Of the lines below, copy those that hold the word "Torrelavega".

------ Supplied information ------

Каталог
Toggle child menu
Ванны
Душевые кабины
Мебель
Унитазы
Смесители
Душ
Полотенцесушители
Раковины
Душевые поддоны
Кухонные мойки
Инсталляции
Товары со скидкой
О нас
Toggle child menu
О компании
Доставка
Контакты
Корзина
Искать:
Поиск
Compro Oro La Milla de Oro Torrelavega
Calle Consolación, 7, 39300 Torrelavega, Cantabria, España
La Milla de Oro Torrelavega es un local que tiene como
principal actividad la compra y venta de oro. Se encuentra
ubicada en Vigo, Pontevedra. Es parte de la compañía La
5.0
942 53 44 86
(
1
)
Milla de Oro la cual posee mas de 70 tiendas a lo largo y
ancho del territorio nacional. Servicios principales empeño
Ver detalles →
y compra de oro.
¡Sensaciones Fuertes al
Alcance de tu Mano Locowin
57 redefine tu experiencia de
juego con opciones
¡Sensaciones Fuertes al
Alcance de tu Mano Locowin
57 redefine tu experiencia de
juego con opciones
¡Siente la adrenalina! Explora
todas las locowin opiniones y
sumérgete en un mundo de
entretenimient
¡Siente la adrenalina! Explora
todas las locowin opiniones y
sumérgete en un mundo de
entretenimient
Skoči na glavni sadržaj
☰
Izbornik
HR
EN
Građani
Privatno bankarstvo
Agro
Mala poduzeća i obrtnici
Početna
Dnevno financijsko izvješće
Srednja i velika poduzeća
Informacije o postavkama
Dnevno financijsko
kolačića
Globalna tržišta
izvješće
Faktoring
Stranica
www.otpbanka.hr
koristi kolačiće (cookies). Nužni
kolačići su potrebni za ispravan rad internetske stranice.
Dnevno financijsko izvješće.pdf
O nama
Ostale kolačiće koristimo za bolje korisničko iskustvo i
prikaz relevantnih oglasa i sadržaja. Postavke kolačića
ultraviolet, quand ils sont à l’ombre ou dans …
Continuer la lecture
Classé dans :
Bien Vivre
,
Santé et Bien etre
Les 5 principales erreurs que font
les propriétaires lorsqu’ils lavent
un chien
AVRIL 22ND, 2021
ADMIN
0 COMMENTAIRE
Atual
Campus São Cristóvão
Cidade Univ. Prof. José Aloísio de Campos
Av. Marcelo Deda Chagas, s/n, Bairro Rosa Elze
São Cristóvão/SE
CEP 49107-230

------
------ Supplied information ------

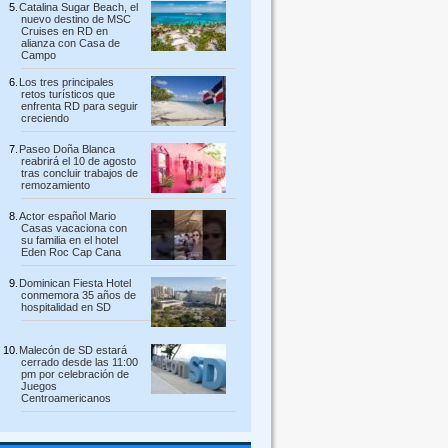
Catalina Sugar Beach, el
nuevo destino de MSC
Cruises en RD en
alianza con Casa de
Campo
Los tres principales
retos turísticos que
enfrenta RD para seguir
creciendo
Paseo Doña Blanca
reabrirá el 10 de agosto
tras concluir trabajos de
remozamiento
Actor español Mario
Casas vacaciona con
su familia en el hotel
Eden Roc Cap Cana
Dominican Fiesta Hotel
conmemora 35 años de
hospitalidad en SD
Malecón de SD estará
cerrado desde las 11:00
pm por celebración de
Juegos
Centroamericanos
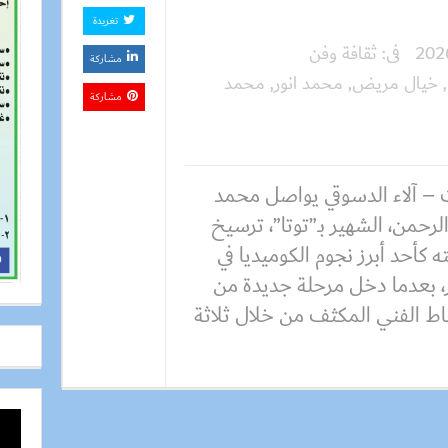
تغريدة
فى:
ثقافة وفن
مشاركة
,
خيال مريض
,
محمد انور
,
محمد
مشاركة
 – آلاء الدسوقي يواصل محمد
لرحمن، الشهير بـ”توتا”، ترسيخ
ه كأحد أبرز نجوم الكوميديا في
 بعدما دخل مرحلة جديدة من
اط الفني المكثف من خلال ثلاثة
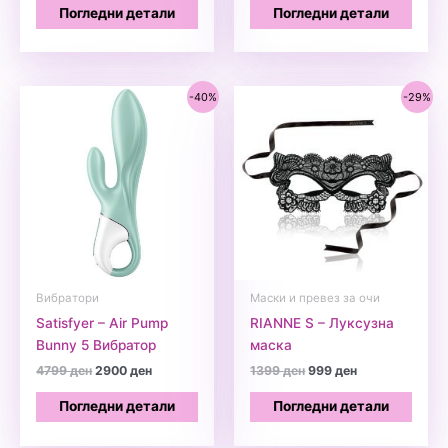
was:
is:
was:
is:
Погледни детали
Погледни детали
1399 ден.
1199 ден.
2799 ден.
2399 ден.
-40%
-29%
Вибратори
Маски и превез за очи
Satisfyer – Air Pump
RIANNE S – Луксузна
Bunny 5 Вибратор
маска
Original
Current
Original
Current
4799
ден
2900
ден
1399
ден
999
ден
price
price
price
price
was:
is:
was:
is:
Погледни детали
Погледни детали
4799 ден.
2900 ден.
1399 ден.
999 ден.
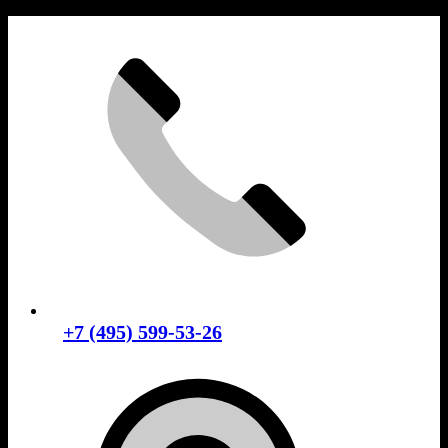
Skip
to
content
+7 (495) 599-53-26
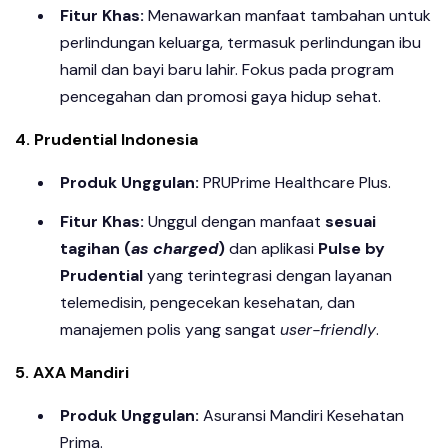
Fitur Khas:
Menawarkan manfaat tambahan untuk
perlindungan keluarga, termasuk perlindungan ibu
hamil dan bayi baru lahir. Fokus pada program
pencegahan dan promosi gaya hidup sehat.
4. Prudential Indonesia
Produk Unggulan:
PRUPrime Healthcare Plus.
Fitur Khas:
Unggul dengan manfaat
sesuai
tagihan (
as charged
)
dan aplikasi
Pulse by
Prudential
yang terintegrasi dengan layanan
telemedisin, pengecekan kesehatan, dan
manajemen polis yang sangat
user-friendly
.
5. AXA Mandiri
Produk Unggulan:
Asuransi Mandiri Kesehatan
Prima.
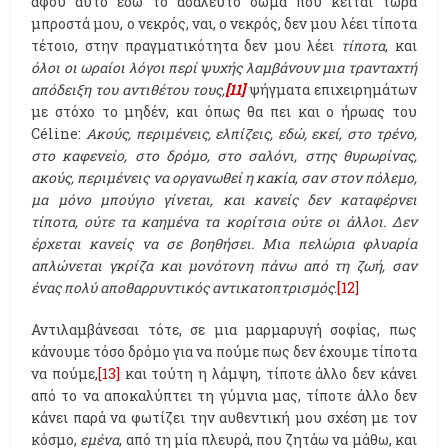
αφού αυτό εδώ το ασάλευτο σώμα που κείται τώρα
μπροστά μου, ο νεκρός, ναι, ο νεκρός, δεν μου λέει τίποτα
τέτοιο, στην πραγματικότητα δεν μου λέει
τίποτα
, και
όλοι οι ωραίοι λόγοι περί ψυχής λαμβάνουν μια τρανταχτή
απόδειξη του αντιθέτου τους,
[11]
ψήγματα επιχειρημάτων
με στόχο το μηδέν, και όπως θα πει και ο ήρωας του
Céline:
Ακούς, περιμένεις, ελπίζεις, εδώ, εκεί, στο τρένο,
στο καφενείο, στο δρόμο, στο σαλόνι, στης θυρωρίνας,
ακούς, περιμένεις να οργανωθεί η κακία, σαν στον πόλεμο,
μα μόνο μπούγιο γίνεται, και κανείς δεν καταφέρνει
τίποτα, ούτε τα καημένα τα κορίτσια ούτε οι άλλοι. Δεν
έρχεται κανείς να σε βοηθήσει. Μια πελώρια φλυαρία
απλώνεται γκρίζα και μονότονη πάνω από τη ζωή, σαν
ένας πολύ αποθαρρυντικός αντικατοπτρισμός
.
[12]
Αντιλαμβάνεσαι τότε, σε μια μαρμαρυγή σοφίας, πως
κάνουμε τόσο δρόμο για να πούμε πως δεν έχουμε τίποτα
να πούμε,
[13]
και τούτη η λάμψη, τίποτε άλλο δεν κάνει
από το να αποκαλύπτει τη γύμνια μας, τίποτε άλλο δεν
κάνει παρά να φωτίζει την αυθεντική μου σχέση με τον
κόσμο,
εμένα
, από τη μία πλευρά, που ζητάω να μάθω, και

------
------ Supplied information ------

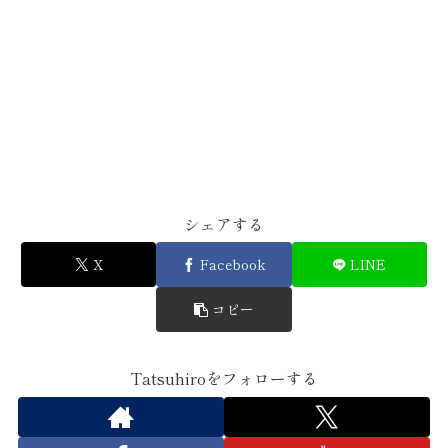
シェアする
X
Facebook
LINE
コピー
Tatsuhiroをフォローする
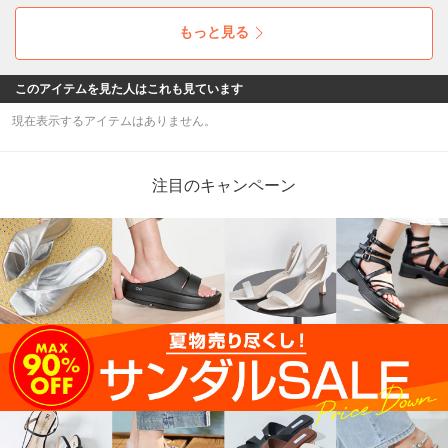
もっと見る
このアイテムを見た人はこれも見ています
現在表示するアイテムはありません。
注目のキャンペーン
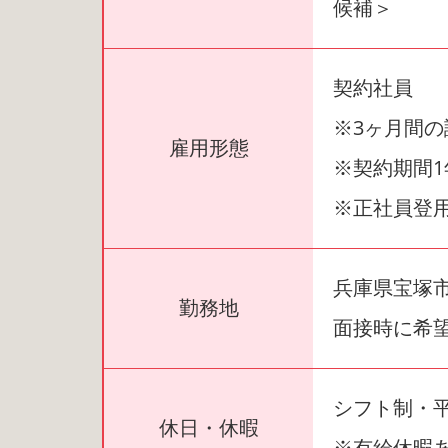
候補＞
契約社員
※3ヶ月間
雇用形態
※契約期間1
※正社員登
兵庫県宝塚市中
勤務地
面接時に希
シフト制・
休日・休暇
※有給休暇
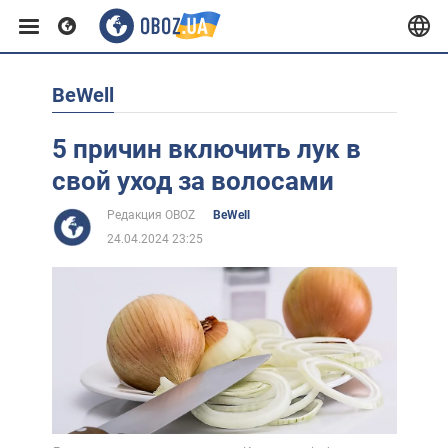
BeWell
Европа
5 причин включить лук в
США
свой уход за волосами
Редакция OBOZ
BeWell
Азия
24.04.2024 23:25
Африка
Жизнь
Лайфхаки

------

Result below –
Compro Oro La Milla de Oro Torrelavega
Calle Consolación, 7, 39300 Torrelavega, Cantabria, España
La Milla de Oro Torrelavega es un local que tiene como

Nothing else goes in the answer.